EXERCISE BRIEF:
Nothing but the images is to be left out of your exact copy of the entries.

DATA FOR THE TASK Block Start

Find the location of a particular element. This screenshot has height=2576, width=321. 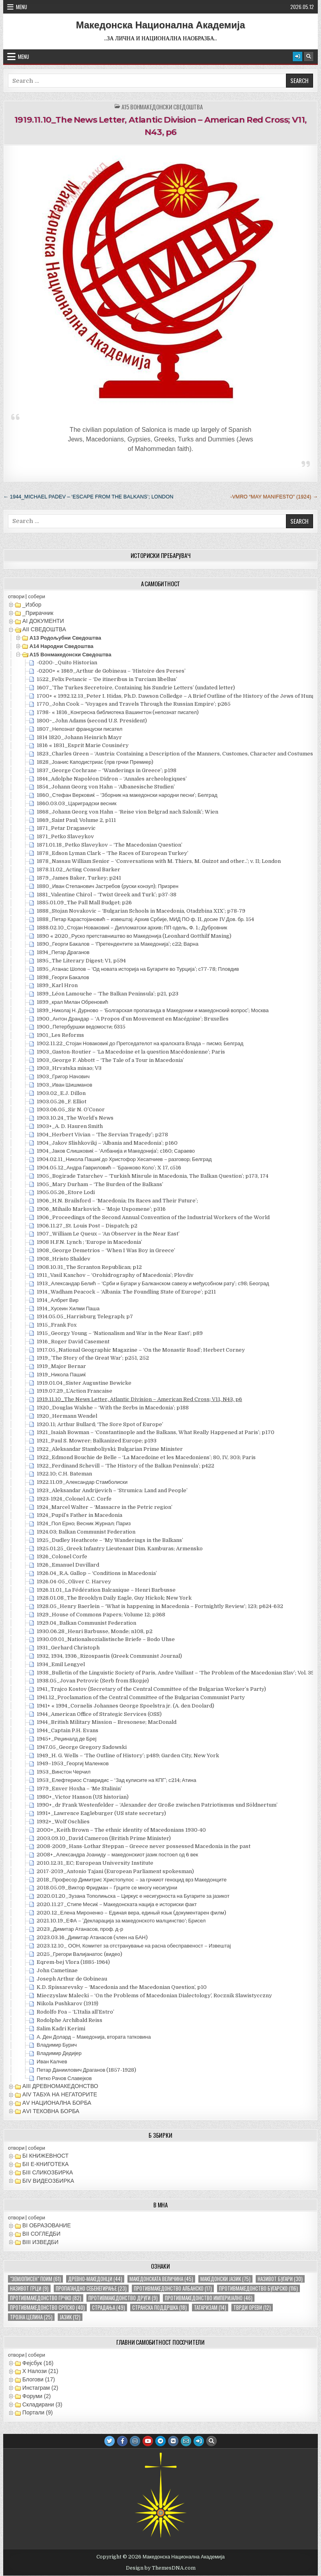

Joseph Arthur de Gobineau is located at coordinates (72, 1979).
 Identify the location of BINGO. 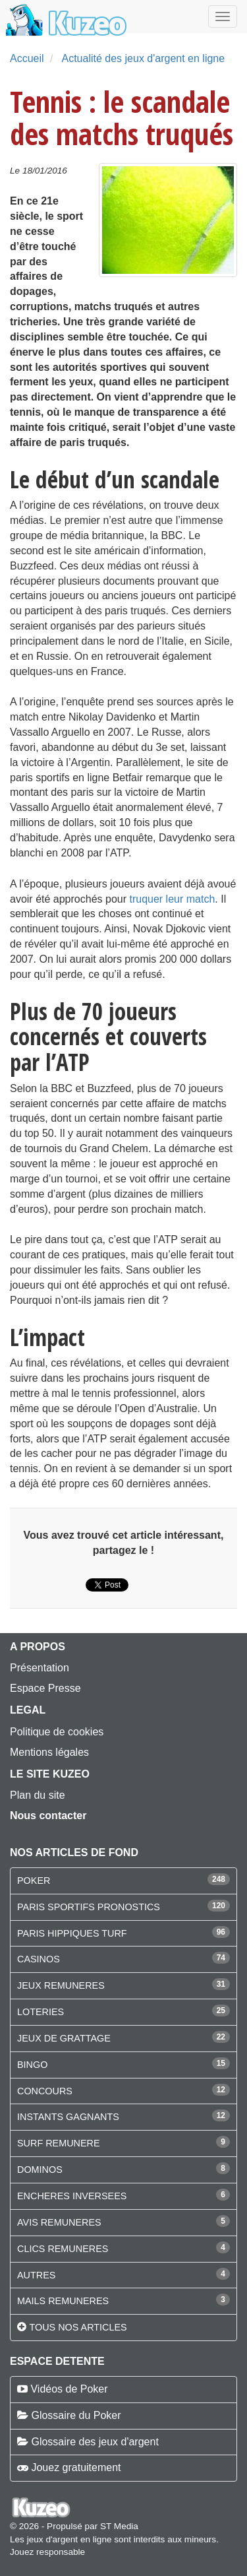
(32, 2064).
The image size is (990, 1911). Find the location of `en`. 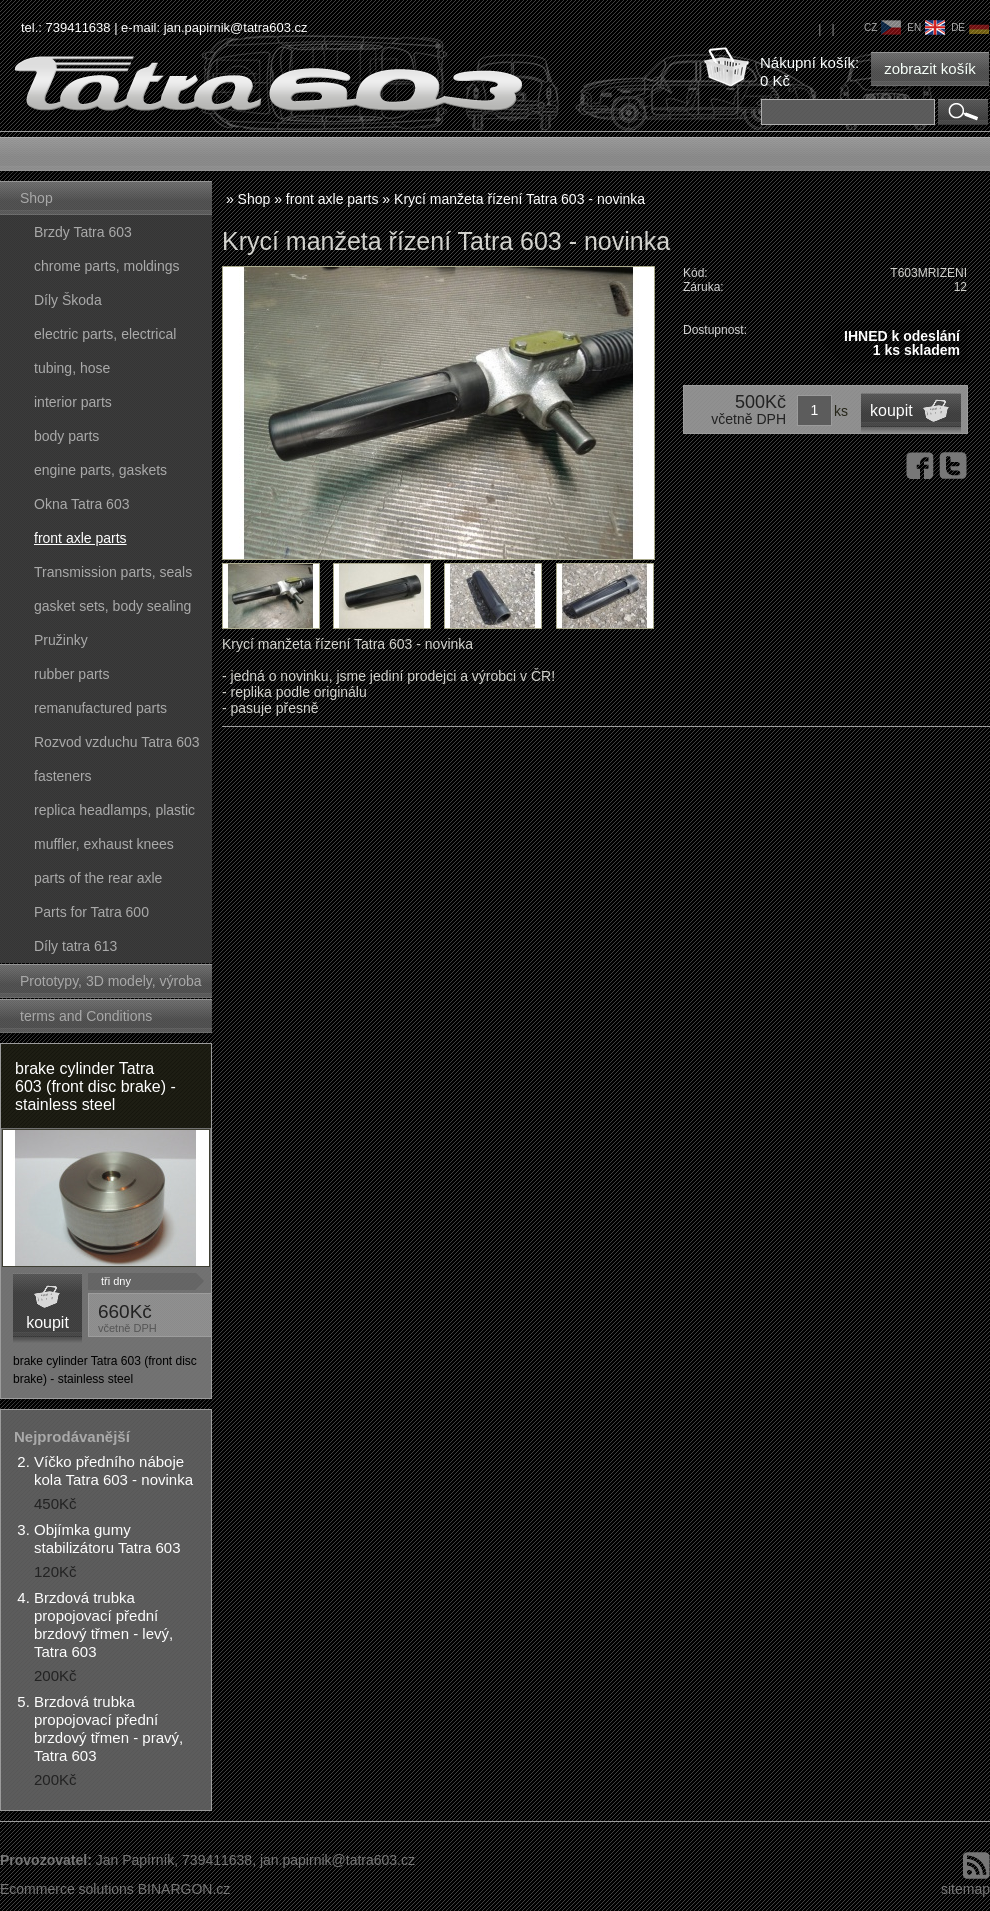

DATA FOR THE TASK Block End

ANSWER SECTION:
Find the location of a particular element. This screenshot has height=2576, width=321. 

Joseph Arthur de Gobineau is located at coordinates (72, 1979).
 Identify the location of BINGO. 
(32, 2064).
The image size is (990, 1911). Find the location of `en`. 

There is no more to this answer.